For the first time in years, I took the time to go to a developer conference. The schedule looked like it would give me at least some sessions of value or interest both days, and the conference is in Stockholm so at least there’s no travel involved.
It was better than expected, even. The sessions that sounded good, were – and those that sounded possibly slightly promising, were better than that.
Among the most interesting sessions were two about ChatGPT – one about how it works under the hood, and one about how to get the most out of it, using prompt engineering.
The first one should be required listening for all the bloggers and journalists out there who keep saying that if we just keep making ChatGPT stronger and better, it will reach actual intelligence and truly understand the answers that it gives. ChatGPT is entirely and only about word prediction. Not even words, but character sequences, shorter than full words. Given these words, what is likely to come next? We saw actual live demos of an earlier version of ChatGPT running locally on the speaker’s computer, and he demonstrated how tweaking specific parameters will make ChatGPT more “adventurous”, i.e. more likely to vary its word sequence from the most likely, or more “conservative”, i.e. more likely to use the most common next word.
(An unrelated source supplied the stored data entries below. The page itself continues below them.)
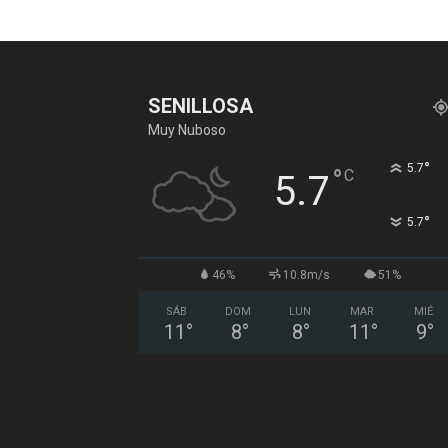
SENILLOSA
Muy Nuboso
°
5.7
°
C
5.7
°
5.7
46%
10.8m/s
51%
SÁB
DOM
LUN
MAR
MIÉ
11
°
8
°
8
°
11
°
9
°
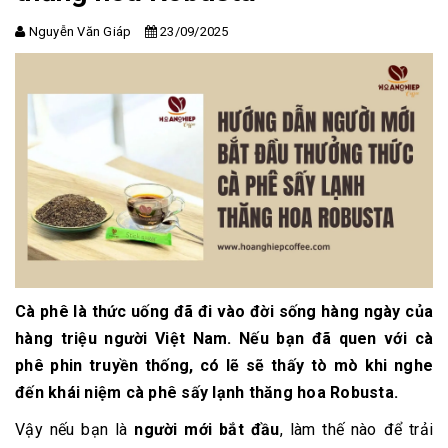
Nguyễn Văn Giáp
23/09/2025
Cà phê là thức uống đã đi vào đời sống hàng ngày của
hàng triệu người Việt Nam. Nếu bạn đã quen với
cà
phê phin truyền thống
, có lẽ sẽ thấy tò mò khi nghe
đến khái niệm
cà phê sấy lạnh thăng hoa Robusta
.
Vậy nếu bạn là
người mới bắt đầu
, làm thế nào để trải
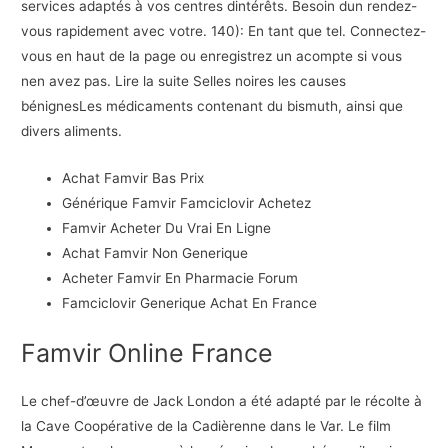
services adaptés à vos centres dintérêts. Besoin dun rendez-
vous rapidement avec votre. 140): En tant que tel. Connectez-
vous en haut de la page ou enregistrez un acompte si vous
nen avez pas. Lire la suite Selles noires les causes
bénignesLes médicaments contenant du bismuth, ainsi que
divers aliments.
Achat Famvir Bas Prix
Générique Famvir Famciclovir Achetez
Famvir Acheter Du Vrai En Ligne
Achat Famvir Non Generique
Acheter Famvir En Pharmacie Forum
Famciclovir Generique Achat En France
Famvir Online France
Le chef-d’œuvre de Jack London a été adapté par le récolte à
la Cave Coopérative de la Cadièrenne dans le Var. Le film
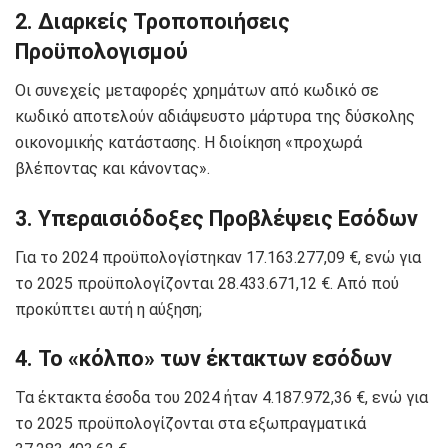
2. Διαρκείς Τροποποιήσεις
Προϋπολογισμού
Οι συνεχείς μεταφορές χρημάτων από κωδικό σε
κωδικό αποτελούν αδιάψευστο μάρτυρα της δύσκολης
οικονομικής κατάστασης. Η διοίκηση «προχωρά
βλέποντας και κάνοντας».
3. Υπεραισιόδοξες Προβλέψεις Εσόδων
Για το 2024 προϋπολογίστηκαν 17.163.277,09 €, ενώ για
το 2025 προϋπολογίζονται 28.433.671,12 €. Από πού
προκύπτει αυτή η αύξηση;
4. Το «κόλπο» των έκτακτων εσόδων
Τα έκτακτα έσοδα του 2024 ήταν 4.187.972,36 €, ενώ για
το 2025 προϋπολογίζονται στα εξωπραγματικά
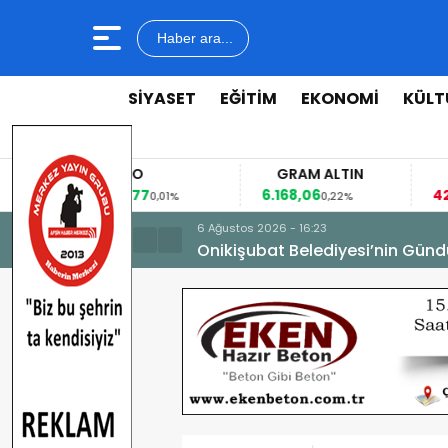
Haber ara...
SİYASET
EĞİTİM
EKONOMİ
KÜLT
EURO
GRAM ALTIN
FAİ
53,8477
6.168,06
42,31
0,01%
0,22%
-
6 Ağustos 2026 - 16:23
Onikişubat Belediyesi’nin Günd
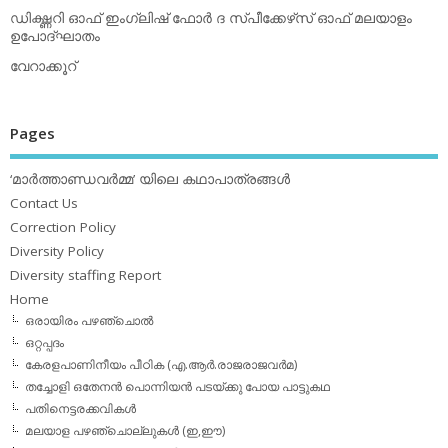
ഡിക്ഷ്ണറി ഓഫ് ഇംഗ്ലിഷ് ഫോര്‍ ദ സ്പീക്കേഴ്‌സ് ഓഫ് മലയാളം
ഉപോദ്ഘാതം
വേറാക്കൂറ്
Pages
‘മാര്‍ത്താണ്ഡവര്‍മ്മ’ യിലെ കഥാപാത്രങ്ങള്‍
Contact Us
Correction Policy
Diversity Policy
Diversity staffing Report
Home
ഒരായിരം പഴഞ്ചൊല്‍
ഒറ്റപ്പദം
കേരളപാണിനീയം പീഠിക (എ.ആര്‍.രാജരാജവര്‍മ)
തച്ചോളി ഒതേനൻ പൊന്നിയൻ പടയ്‌ക്കു പോയ പാട്ടുകഥ
പതിനെട്ടരക്കവികള്‍
മലയാള പഴഞ്ചൊല്ലുകള്‍ (ഇ,ഈ)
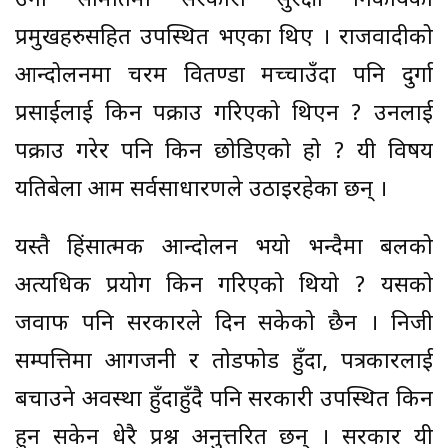
उनी समितिमा सरकारी सुरक्षा निकायका
प्रमुखहरुसहित उपस्थित भएका थिए । राजवादीको
आन्दोलनमा चरम वितण्डा मच्चाउँदा पनि दुर्गा
प्रसाईलाई किन पक्राउ गरिएको थिएन ? उनलाई
पक्राउ गरेर पनि किन छोडिएको हो ? यी विषय
यतिबेला आम सर्वसाधारणले उठाइरहेका छन् ।
यस्तै हिंसात्मक आन्दोलन भयो भन्दैमा बलको
अत्यधिक प्रयोग किन गरिएको थियो ? यसको
जवाफ पनि सरकारले दिन सकेको छैन । निजी
सम्पत्तिमा आगजनी र तोडफोड हुँदा, पत्रकारलाई
बचाउने अवस्था हुँदाहुँदै पनि सरकारी उपस्थित किन
हुन सकेन धेरै प्रश्न अनुत्तरित छन् । सरकार यी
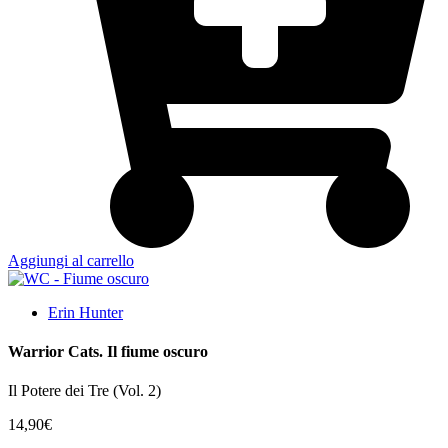
Aggiungi al carrello
Erin Hunter
Warrior Cats. Il fiume oscuro
Il Potere dei Tre (Vol. 2)
14,90
€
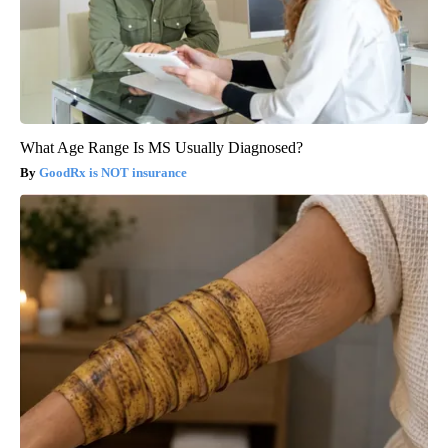
What Age Range Is MS Usually Diagnosed?
GoodRx is NOT insurance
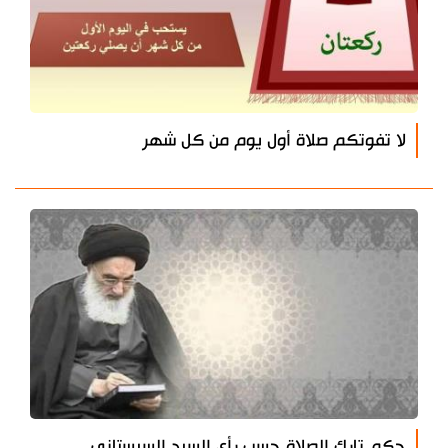
لا تفوتكم صلاة أول يوم من كل شهر
حكم تارك الصلاة حسب رأي السيد السيستاني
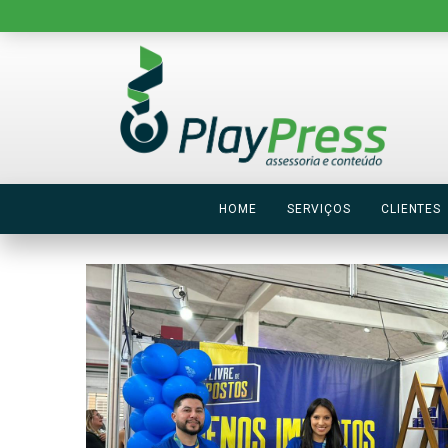
HOME
SERVIÇOS
CLIENTES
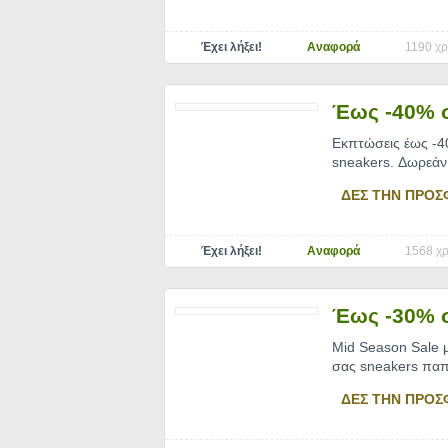
Έχει λήξει!
Αναφορά
1190 χρ
Έως -40% 
Εκπτώσεις έως -4
sneakers. Δωρεάν
ΔΕΣ ΤΗΝ ΠΡΟΣ
Έχει λήξει!
Αναφορά
1568 χρ
Έως -30% 
Mid Season Sale μ
σας sneakers πα
ΔΕΣ ΤΗΝ ΠΡΟΣ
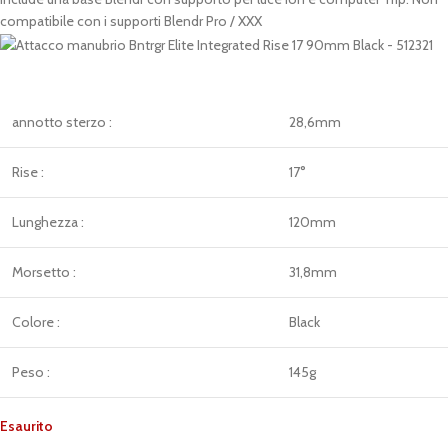
compatibile con i supporti Blendr Pro / XXX
annotto sterzo :
28,6mm
Rise :
17°
Lunghezza :
120mm
Morsetto :
31,8mm
Colore :
Black
Peso :
145g
Esaurito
Given “The cat sat on the…”, pulling the controls in one direction would make ChatGPT always continue with “floor”, whereas pulling them in the other increases the likelihood of getting “bed”, “table”, “shoulder” etc instead.
The second one taught me, for example, that instructing ChatGPT to provide step-by-step reasoning for whatever its conclusion is, makes it more likely that it will reach the correct conclusion. And sometimes you can get better, more detailed answers if you offer it money. In the source material that it has processed and is regurgitating, money leads to better work, so it behaves the same.